Content structure for AI: the pages and hierarchy that get retrieved.
In short
AI retrieves from sites that are well-organized and semantically clear: one clear topic per page, proper heading hierarchy, and dedicated pages for the questions buyers actually ask (specs, comparisons, FAQs). Structure tells AI what each page is for.
Why it matters for AI
Retrieval systems chunk and index pages by structure. Clean headings and focused pages produce clean, confident chunks the model can match to a query. A sprawling page that tries to cover everything matches nothing well.

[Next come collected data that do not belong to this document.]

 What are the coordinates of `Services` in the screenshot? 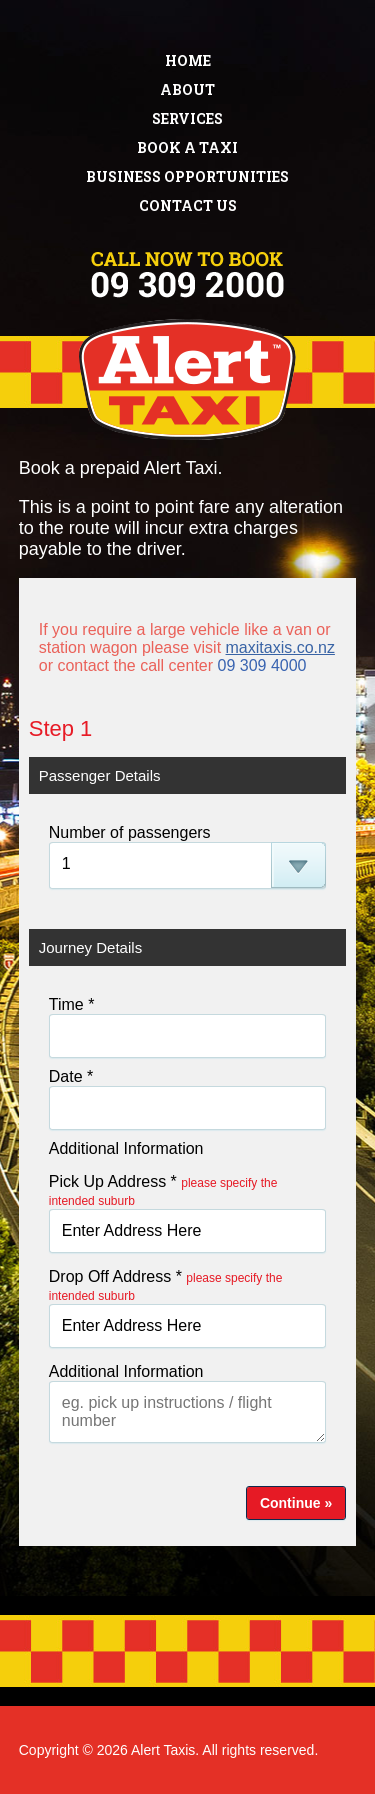 It's located at (187, 118).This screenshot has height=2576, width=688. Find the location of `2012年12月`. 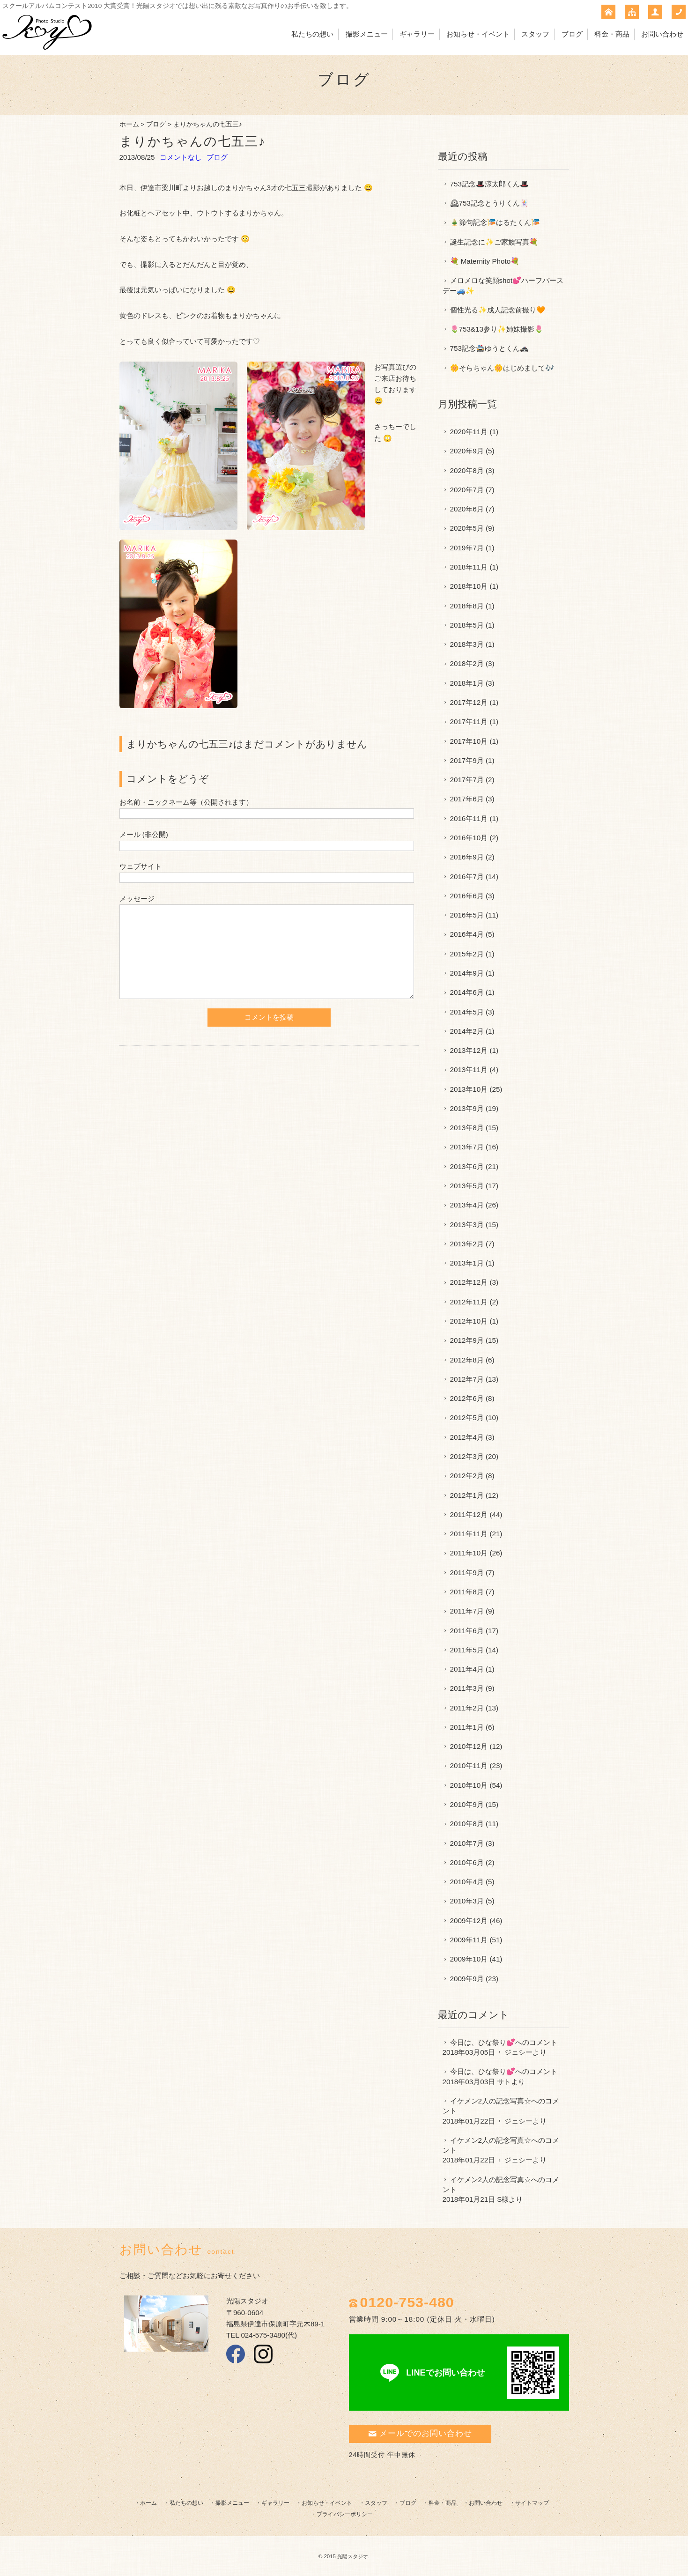

2012年12月 is located at coordinates (469, 1282).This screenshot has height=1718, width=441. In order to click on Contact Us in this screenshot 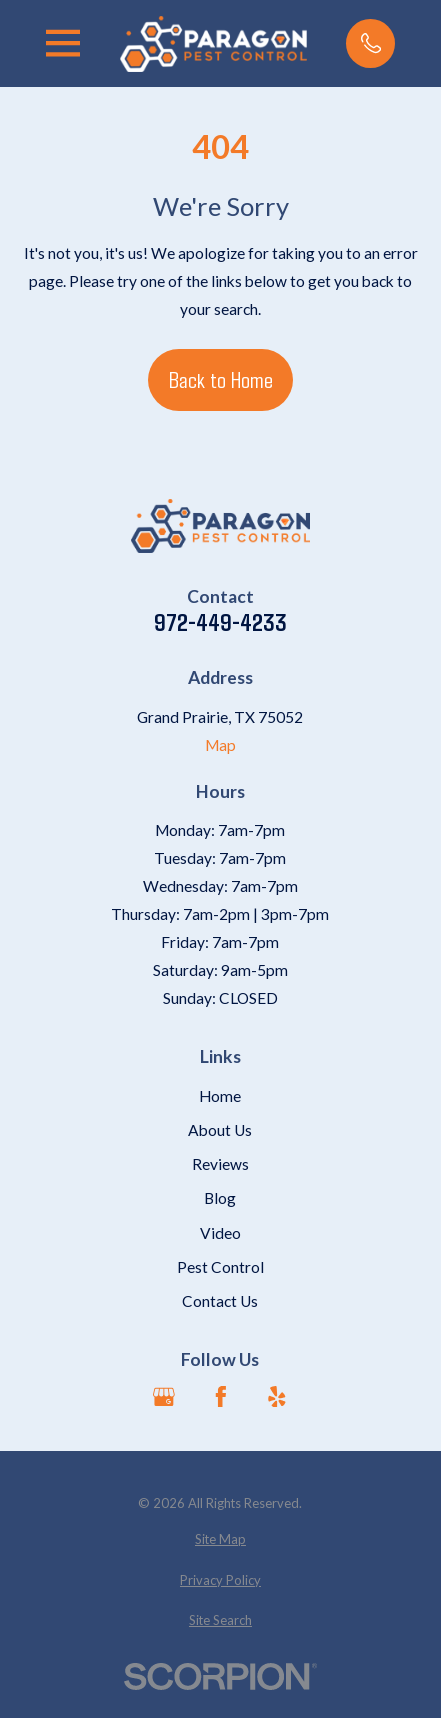, I will do `click(220, 1301)`.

The pages product-and-quote B2B usually needs
- Spec pages. One per product or family, with structured attributes (dimensions, materials, tolerances, certifications, MOQs, lead times).
- Comparison pages. "X vs Y" and "best supplier for [use case]," answering shortlist questions directly.
- FAQ pages or blocks. Real buyer questions with direct answers, and FAQ schema (see the structured-data guide).
- Capability and trust pages. Certifications, compliance, export experience, case studies, as retrievable proof.
Hierarchy rules
- One
<h1>per page that names the topic;<h2>and<h3>for sub-points in order. - Don't bury answers in PDFs or images, keep them as real HTML text.
- Link related pages to each other so the topic cluster is obvious.
Common questions
How many pages is too many?
Prefer a focused page per buyer question over one mega-page. Depth per topic beats breadth per page.
Do PDFs work?
Treat them as secondary. Put the answer in HTML; offer the PDF as a download, not the only source.